Müslümanların, Yahudilere ait olan bir anlayışı değişik yorumlayıp günah işlemek için çarpıtmaları bizlerin bu konuya hassas olmadığımızı göstermektedir. Ve onlar: "Ateş bize birkaç günden fazla dokunmaz" derler. De ki (onlara): "Allah'tan bir söz mü aldınız -çünkü Allah hiçbir zaman sözünden caymaz- yoksa asla bilemeyeceğiniz bir şeyi mi Allah'a isnat ediyorsunuz?" Bakara 80. Yahudilerin çarpık inanışlarına cevap vermek için indirilen bu ayeti Müslümanlar yorumlarken ‘Allah’a inananlar günahları miktarı kadar cehennemde yanacaklar, daha sonra alınlarına bir damga vurularak cennete gönderilecekler’ şeklinde yorumlanması bir kimseyi günah işlemeye devam ettirmekten başka bir işe yaramaz. Bunu duyan kimse şöyle düşünmeye başlar.’ Müslüman olduğumdan dolayı eninde sonunda cennet garanti. Birkaç gün cehennemde tüylerim yanar, biraz bronzlaşırım, nasıl olsa birkaç gün değil mi? Sayılı gün, geçer gider ne olacak’. Şeklinde düşünceler üretilerek günaha devam kararı alınır.

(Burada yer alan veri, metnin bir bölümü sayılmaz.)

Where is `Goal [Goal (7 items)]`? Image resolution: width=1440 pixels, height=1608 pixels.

Bu ayet nasıl yorumlanmalı? Öncelikle bilinmeli ki bu ayet Yahudilerin tahrif edilmiş Tevrattan edindikleri bilgiler ışığında Hz. Peygamberi ve Kur’an’ın evrensel mesajını çarpıtmak amacıyla kendilerini seçkin gördükleri için cehenneme girmeyeceklerini, girerlerse bile sayılı olarak birkaç gün orada kaldıktan sonra çıkacaklarıyla ilgilidir. Kesinlikle Allahtan aldıkları bir vaade dayanmamaktadır, kendi ürettikleri bir kurgu olup kuruntularından ibarettir.

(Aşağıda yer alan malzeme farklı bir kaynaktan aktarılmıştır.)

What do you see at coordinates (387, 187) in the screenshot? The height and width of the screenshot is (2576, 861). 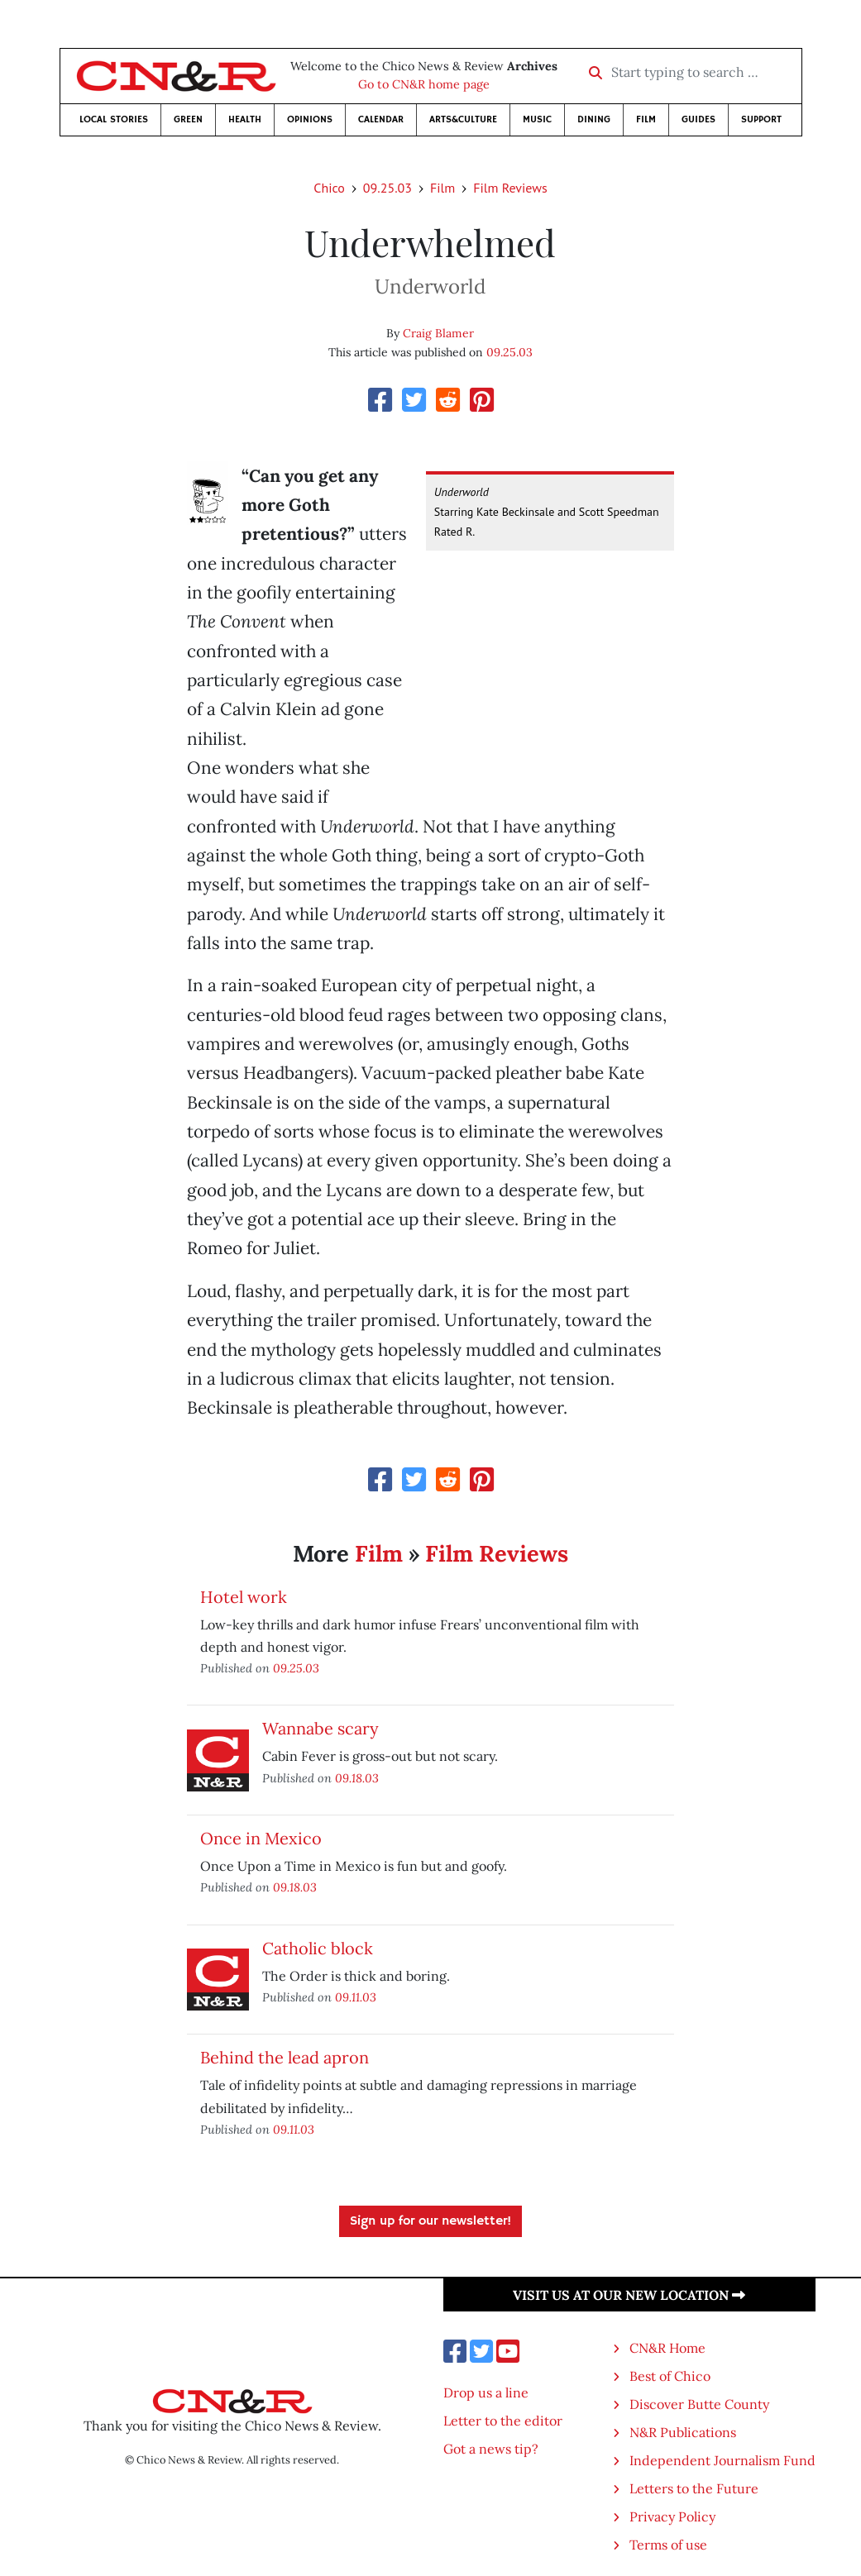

Günah nasıl başlar, sınır nasıl ihlal edilir? Bu konuyla ilgili aşağıdaki hadis bizlere yol haritası çizmesi açısından önemlidir.
"Helâl olan şeyler belli, haram olan şeyler bellidir. Bu ikisinin arasında, halkın birçoğunun helâl mi, haram mı olduğunu bilmediği şüpheli konular vardır. Şüpheli konulardan sakınanlar, dinini ve ırzını korumuş olur. Şüpheli konulardan sakınmayanlar ise gitgide harama dalar. Tıpkı sürüsünü başkasına ait bir arazinin etrafında otlatan çoban gibi ki, onun bu araziye girme tehlikesi vardır. Dikkat edin! Her padişahın girilmesi yasak bir arazisi vardır. Unutmayın ki, Allah'ın yasak arazisi de haram kıldığı şeylerdir. Şunu iyi bilin ki, insan vücudunda küçücük bir et parçası vardır. Eğer bu et parçası iyi olursa, bütün vücut iyi olur. Eğer o bozulursa, bütün vücut bozulur. İşte bu et parçası kalptir "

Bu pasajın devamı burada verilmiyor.